Coding of Greek in MW

This document describes how references to Greek words have been encoded in the Cologne edition of the Monier-Williams Sanskrit-English dictionary. The result of this work may be seen in two places:

The starting point of this work was an earlier (2007) edition of the xml form of MW in which Greek was embedded in the Beta encoding. This work was done by Wendy Teo under the supervision of Peter Scharf and Malcolm Hyman. In this earlier edition, the position of text in the Greek alphabet had been indicated in Malten's initial coding by a placeholder character, '$'; text in other alphabets, such as Arabic, had been similarly indicated.
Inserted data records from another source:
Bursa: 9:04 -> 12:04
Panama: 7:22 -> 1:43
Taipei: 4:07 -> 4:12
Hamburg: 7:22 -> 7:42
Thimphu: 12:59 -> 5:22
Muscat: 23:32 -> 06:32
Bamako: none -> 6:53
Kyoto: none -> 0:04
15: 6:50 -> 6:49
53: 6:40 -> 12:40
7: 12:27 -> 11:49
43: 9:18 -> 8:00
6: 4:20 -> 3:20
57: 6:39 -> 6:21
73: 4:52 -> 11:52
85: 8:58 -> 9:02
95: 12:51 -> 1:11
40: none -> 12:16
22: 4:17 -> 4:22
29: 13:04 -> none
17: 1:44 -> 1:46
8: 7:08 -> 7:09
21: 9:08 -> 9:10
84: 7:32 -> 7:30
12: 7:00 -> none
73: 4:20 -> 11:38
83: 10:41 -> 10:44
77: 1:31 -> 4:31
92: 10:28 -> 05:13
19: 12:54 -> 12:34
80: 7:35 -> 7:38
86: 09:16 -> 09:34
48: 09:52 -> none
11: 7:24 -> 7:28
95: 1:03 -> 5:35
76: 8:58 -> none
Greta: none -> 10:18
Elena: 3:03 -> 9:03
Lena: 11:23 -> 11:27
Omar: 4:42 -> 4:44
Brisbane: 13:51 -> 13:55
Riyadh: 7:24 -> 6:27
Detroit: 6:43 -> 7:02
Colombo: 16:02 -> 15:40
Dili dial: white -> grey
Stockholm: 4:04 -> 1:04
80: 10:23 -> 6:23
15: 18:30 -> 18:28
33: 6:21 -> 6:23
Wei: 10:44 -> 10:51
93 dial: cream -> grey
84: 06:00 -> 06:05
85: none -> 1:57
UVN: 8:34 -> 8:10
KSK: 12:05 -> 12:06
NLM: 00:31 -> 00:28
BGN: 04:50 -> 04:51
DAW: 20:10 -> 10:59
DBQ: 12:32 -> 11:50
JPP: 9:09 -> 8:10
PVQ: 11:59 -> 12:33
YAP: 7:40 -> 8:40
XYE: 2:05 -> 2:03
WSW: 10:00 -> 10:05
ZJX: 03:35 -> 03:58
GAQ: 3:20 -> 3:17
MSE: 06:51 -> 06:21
The task was thus reduced to examining all such positions in relation to the scanned image of the page; for those instances identified as Greek, the placeholder character was replaced by a standard transliteration of the Greek. This transliteration was delimited by an identifiable character string, so that subsequent work could identify the instances of Greek transliteration.

The next step was to integrate this encoding of the earlier MW edition into the current database representing MW. I chose to replace the still-present placeholder character with an abstract element <gk>n</gk>. The content of this element is an index number for the MW record. For instance, <gk>1</gk> represents the 1st Greek word in a given record, <gk>2</gk> represents the 2nd Greek word in a given record, and so forth.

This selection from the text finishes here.